The team explored drugs already approved for solid tumors and identified Lenvatinib, a multi-kinase inhibitor, as a potential partner. The combination treatment led to a stronger inhibitory effect on tumor growth in vitro.
Notably, a subset of UChicago Medicine patients used in the researchers’ analysis exhibited high PRMT5 expression alongside elevated levels of MYC, MYB, and Lenvatinib target genes. These findings suggest that targeting PRMT5 signaling in combination with Lenvatinib could be a promising strategy for patients with this specific molecular profile.
“We think that patients that have this molecular signature are potential candidates for the combination treatment,” Izumchenko noted. “The patients that have high levels of PRMT5, MYB, and MYC, but not Lenvatinib targets, are the patients most likely to benefit from monotherapy with a PRMT5 blocker without requiring a combination therapy.”
This study highlights a shift toward more personalized and targeted therapies for treating cancers.
“Developing something that can specifically inhibit the tumors in a targeted fashion, that’s exciting.

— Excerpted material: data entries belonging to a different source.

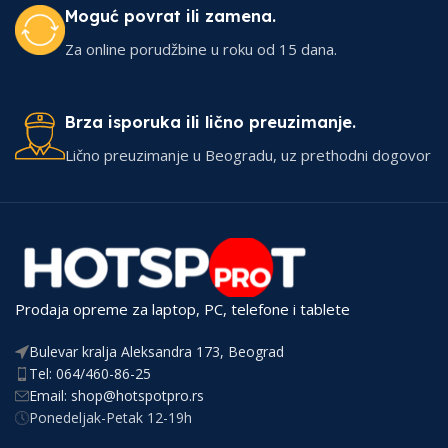
Moguć povrat ili zamena.
Za online porudžbine u roku od 15 dana.
Brza isporuka ili lično preuzimanje.
Lično preuzimanje u Beogradu, uz prethodni dogovor
Prodaja opreme za laptop, PC, telefone i tablete
Bulevar kralja Aleksandra 173, Beograd
Tel: 064/460-86-25
Email: shop@hotspotpro.rs
Ponedeljak-Petak 12-19h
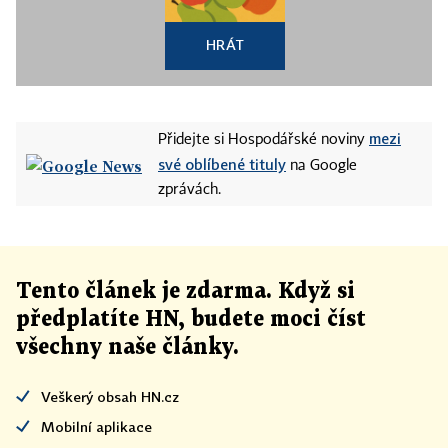
HRÁT
mezi
Přidejte si Hospodářské noviny
své oblíbené tituly
na Google
zprávách.
Tento článek
je
zdarma. Když si
předplatíte HN, budete moci číst
všechny naše články
.
Veškerý obsah HN.cz
Mobilní aplikace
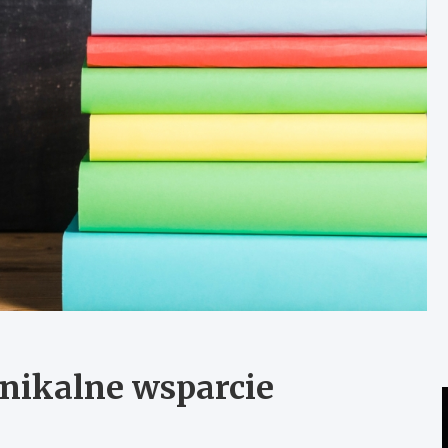
nikalne wsparcie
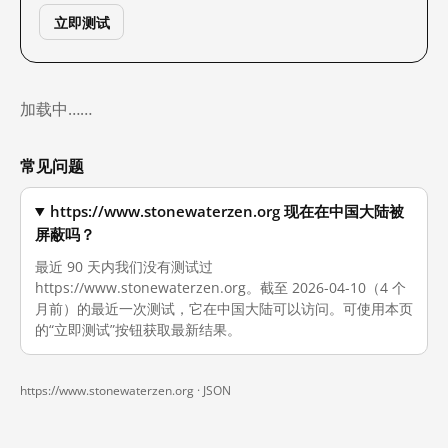
立即测试
加载中……
常见问题
https://www.stonewaterzen.org 现在在中国大陆被
屏蔽吗？
最近 90 天内我们没有测试过
https://www.stonewaterzen.org。截至 2026-04-10（4 个
月前）的最近一次测试，它在中国大陆可以访问。可使用本页
的“立即测试”按钮获取最新结果。
https://www.stonewaterzen.org ·
JSON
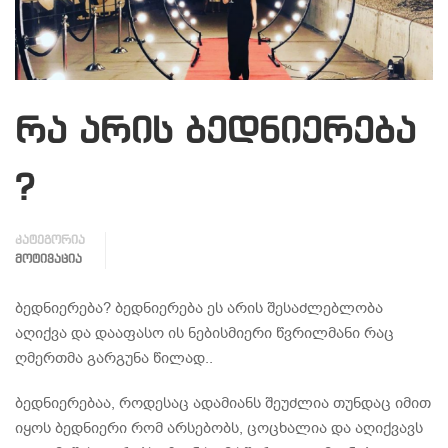
რა არის ბედნიერება
?
კატეგორია
ᲛᲝᲢᲘᲕᲐᲪᲘᲐ
ბედნიერება? ბედნიერება ეს არის შესაძლებლობა
აღიქვა და დააფასო ის ნებისმიერი წვრილმანი რაც
ღმერთმა გარგუნა წილად..
ბედნიერებაა, როდესაც ადამიანს შეუძლია თუნდაც იმით
იყოს ბედნიერი რომ არსებობს, ცოცხალია და აღიქვავს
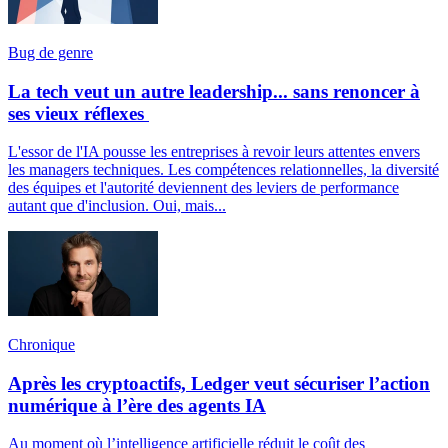
Bug de genre
La tech veut un autre leadership... sans renoncer à
ses vieux réflexes
L'essor de l'IA pousse les entreprises à revoir leurs attentes envers
les managers techniques. Les compétences relationnelles, la diversité
des équipes et l'autorité deviennent des leviers de performance
autant que d'inclusion. Oui, mais...
Chronique
Après les cryptoactifs, Ledger veut sécuriser l’action
numérique à l’ère des agents IA
Au moment où l’intelligence artificielle réduit le coût des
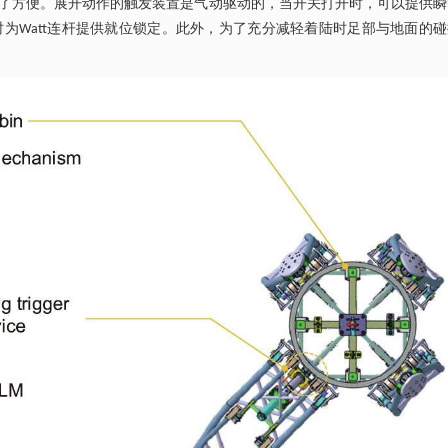
了方便。展开动作的触发装置是气动驱动的，当开关打开时，可以提供瞬
为Watt连杆提供就位锁定。此外，为了充分减轻着陆时足部与地面的碰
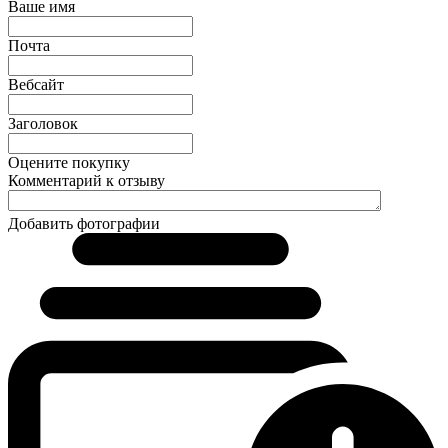
Ваше имя
Почта
Вебсайт
Заголовок
Оцените покупку
Комментарий к отзыву
Добавить фотографии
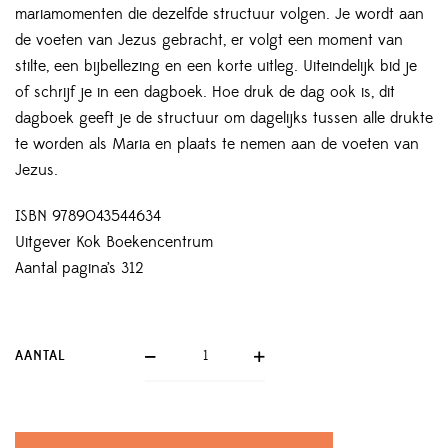
mariamomenten die dezelfde structuur volgen. Je wordt aan
de voeten van Jezus gebracht, er volgt een moment van
stilte, een bijbellezing en een korte uitleg. Uiteindelijk bid je
of schrijf je in een dagboek. Hoe druk de dag ook is, dit
dagboek geeft je de structuur om dagelijks tussen alle drukte
te worden als Maria en plaats te nemen aan de voeten van
Jezus.
ISBN 9789043544634
Uitgever Kok Boekencentrum
Aantal pagina’s 312
AANTAL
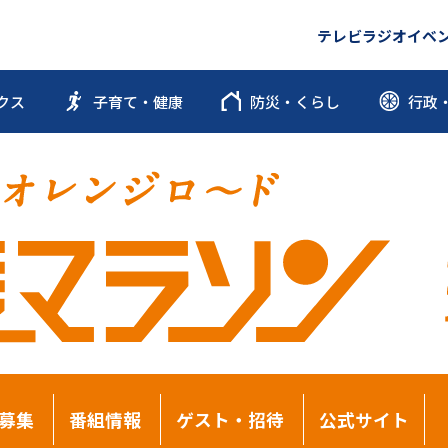
テレビ
ラジオ
イベ
クス
子育て・健康
防災・くらし
行政
募集
番組情報
ゲスト・招待
公式サイト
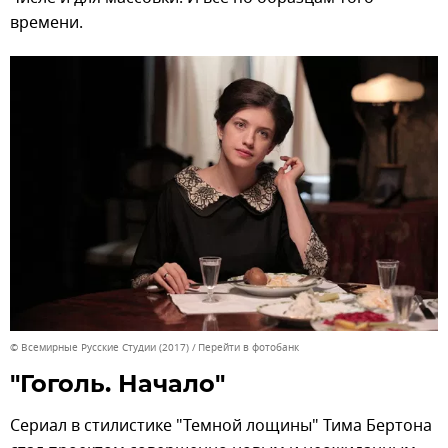
времени.
© Всемирные Русские Студии (2017)
Перейти в фотобанк
"Гоголь. Начало"
Сериал в стилистике "Темной лощины" Тима Бертона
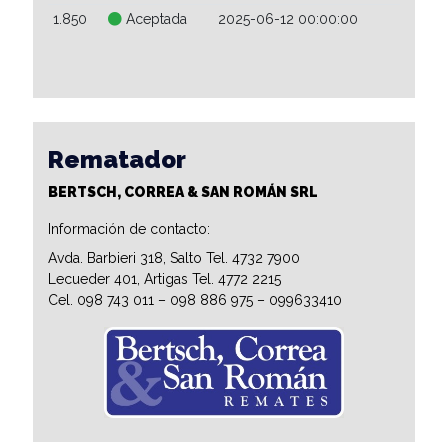
1.850
Aceptada
2025-06-12 00:00:00
Rematador
BERTSCH, CORREA & SAN ROMÁN SRL
Información de contacto:
Avda. Barbieri 318, Salto Tel. 4732 7900
Lecueder 401, Artigas Tel. 4772 2215
Cel. 098 743 011 – 098 886 975 – 099633410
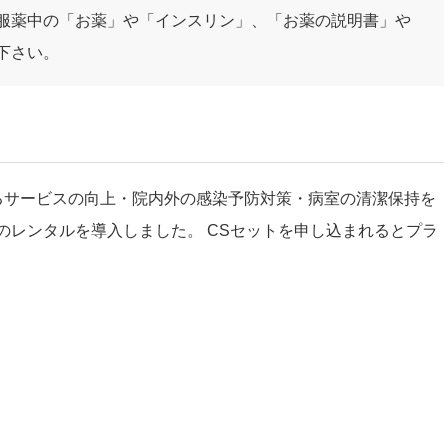
服薬中の「お薬」や「インスリン」、「お薬の説明書」や
下さい。
るサービスの向上・院内外の感染予防対策・病室の清潔保持を
のレンタルを導入しました。 CSセットを申し込まれるとプラ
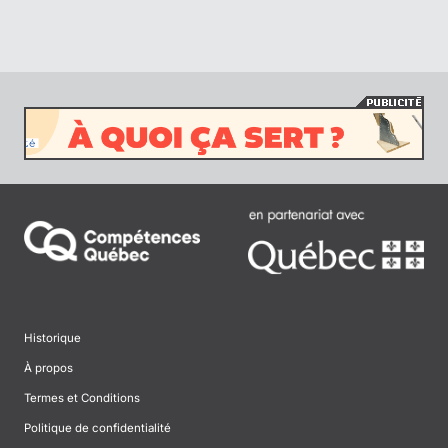
Historique
À propos
Termes et Conditions
Politique de confidentialité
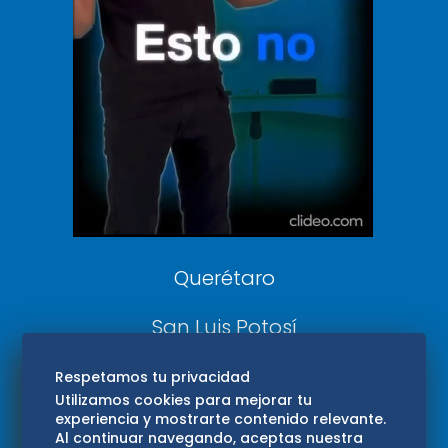
De 10 sports
DeDinero
Confabulario
Aviso Oportuno
Consultas
Querétaro
San Luis Potosí
Edomex
Respetamos tu privacidad
Utilizamos cookies para mejorar tu
experiencia y mostrarte contenido relevante.
Consultas
Al continuar navegando, aceptas nuestra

Even if the drug will not work perfectly as a monotherapy, by combining it with a lower dosage of chemotherapy, the patient can benefit while reducing the amount of side effects,” Izumchenko said.
The study, “PRMT5 inhibition has a potent anti-tumor activity against adenoid cystic carcinoma of salivary glands,” was supported by grants from the National Institutes of Health. The study was also made possible with the support of the ACC Research Foundation and the UChicago Pathology, Genomic and Organoid and Primary Culture Research Cores.
Additional authors included Vasudha Mishra, Alka Singh, Xiangying Cheng, Claudia Wing, Manu Sundaresan, Anna Trzcinska, Everett E. Vokes, Grayson Cole, Le Shen, Yuxuan Miao, Alexander T. Pearson, Mark W. Lingen, Ari J. Rosenberg and Nishant Agrawal from The University of Chicago; Alex Zhavoronkov, Michael Korzinkin, Viktoria Sarkisova, Ivan Ozerov, Alexandra Pogorelskava, Oksana Glushchenko and Frank W. Pun from InSilico Medicine; Ashwin L. Koppayi from Northwestern University; Venkat Thodima, Jack Carter, Koichi Ito, Peggy Scherle and Bruce Ruggeri from Prelude Therapeutics.